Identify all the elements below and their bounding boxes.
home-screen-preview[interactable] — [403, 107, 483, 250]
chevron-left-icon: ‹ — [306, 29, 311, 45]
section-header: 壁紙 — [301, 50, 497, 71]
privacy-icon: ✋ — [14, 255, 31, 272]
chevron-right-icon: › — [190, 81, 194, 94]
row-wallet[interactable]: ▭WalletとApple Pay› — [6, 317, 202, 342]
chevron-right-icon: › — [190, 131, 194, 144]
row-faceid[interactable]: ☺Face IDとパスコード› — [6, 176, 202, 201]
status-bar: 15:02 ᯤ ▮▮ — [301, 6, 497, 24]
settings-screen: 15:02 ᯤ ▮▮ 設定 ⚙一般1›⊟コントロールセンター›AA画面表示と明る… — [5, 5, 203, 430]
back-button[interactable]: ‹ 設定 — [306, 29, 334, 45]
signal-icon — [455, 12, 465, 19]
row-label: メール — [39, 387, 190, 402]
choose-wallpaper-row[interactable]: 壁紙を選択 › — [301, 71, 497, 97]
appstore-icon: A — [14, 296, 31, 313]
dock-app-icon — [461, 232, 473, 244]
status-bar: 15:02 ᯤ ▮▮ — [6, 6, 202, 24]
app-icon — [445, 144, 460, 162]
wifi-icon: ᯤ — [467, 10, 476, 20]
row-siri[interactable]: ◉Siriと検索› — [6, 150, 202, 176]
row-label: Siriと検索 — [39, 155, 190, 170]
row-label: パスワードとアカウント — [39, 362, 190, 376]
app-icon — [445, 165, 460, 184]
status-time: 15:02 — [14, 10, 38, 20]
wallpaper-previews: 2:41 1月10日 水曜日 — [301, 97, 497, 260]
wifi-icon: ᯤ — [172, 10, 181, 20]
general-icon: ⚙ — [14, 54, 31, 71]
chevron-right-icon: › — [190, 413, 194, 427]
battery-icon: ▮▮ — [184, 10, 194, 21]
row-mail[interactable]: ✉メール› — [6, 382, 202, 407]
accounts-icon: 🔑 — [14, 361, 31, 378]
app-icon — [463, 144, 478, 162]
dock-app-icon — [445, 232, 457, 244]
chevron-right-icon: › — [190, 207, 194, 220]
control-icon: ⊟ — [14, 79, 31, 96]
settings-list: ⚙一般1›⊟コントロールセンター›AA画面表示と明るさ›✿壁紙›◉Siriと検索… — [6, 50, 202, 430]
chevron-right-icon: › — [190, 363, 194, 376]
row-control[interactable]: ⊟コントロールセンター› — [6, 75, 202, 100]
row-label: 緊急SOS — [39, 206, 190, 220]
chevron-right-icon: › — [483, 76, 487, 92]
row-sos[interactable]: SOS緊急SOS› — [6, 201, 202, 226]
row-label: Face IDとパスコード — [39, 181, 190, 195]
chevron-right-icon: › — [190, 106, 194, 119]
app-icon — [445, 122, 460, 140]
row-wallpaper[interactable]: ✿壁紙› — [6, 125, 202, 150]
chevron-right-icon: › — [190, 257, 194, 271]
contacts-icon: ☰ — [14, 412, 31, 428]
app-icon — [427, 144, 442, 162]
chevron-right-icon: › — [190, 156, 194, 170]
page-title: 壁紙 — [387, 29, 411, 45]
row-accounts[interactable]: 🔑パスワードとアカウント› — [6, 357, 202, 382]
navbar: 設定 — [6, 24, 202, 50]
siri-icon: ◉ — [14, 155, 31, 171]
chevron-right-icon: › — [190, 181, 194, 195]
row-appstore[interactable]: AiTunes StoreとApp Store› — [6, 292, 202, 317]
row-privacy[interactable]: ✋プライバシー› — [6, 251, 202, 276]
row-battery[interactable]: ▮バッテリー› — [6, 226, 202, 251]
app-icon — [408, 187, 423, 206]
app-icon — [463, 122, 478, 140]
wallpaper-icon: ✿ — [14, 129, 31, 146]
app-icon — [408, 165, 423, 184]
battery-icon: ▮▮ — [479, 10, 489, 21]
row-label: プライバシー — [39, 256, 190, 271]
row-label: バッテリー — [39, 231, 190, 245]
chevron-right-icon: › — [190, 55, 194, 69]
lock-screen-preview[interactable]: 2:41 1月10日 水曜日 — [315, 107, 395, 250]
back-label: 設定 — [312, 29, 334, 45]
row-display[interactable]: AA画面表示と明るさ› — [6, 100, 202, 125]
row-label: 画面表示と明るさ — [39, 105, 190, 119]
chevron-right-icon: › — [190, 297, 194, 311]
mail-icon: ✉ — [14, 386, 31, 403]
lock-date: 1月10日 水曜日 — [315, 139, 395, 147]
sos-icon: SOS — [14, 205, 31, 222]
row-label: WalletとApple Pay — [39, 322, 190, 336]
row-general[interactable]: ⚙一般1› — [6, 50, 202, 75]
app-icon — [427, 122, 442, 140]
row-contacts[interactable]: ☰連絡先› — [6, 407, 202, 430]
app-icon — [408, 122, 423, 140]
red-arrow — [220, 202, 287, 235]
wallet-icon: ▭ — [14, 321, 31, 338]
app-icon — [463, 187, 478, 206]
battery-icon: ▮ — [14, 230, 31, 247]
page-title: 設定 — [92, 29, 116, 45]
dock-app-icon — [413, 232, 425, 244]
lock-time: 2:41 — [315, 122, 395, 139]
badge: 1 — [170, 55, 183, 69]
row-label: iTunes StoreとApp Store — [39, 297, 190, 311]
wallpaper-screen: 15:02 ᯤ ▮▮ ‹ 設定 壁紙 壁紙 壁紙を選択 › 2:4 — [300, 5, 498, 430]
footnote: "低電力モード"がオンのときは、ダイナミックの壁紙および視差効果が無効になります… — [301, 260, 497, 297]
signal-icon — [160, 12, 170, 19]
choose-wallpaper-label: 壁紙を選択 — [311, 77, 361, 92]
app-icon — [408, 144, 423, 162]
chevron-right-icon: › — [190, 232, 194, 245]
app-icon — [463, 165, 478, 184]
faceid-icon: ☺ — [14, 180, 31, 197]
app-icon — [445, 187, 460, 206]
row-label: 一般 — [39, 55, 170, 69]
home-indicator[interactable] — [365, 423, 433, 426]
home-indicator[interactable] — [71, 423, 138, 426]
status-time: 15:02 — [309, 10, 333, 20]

......

| Exercise aim |
Please find the lines in the data that contain the word "appstore" and copy them.

| Finished task |
appstore-icon: A — [14, 296, 31, 313]
row-appstore[interactable]: AiTunes StoreとApp Store› — [6, 292, 202, 317]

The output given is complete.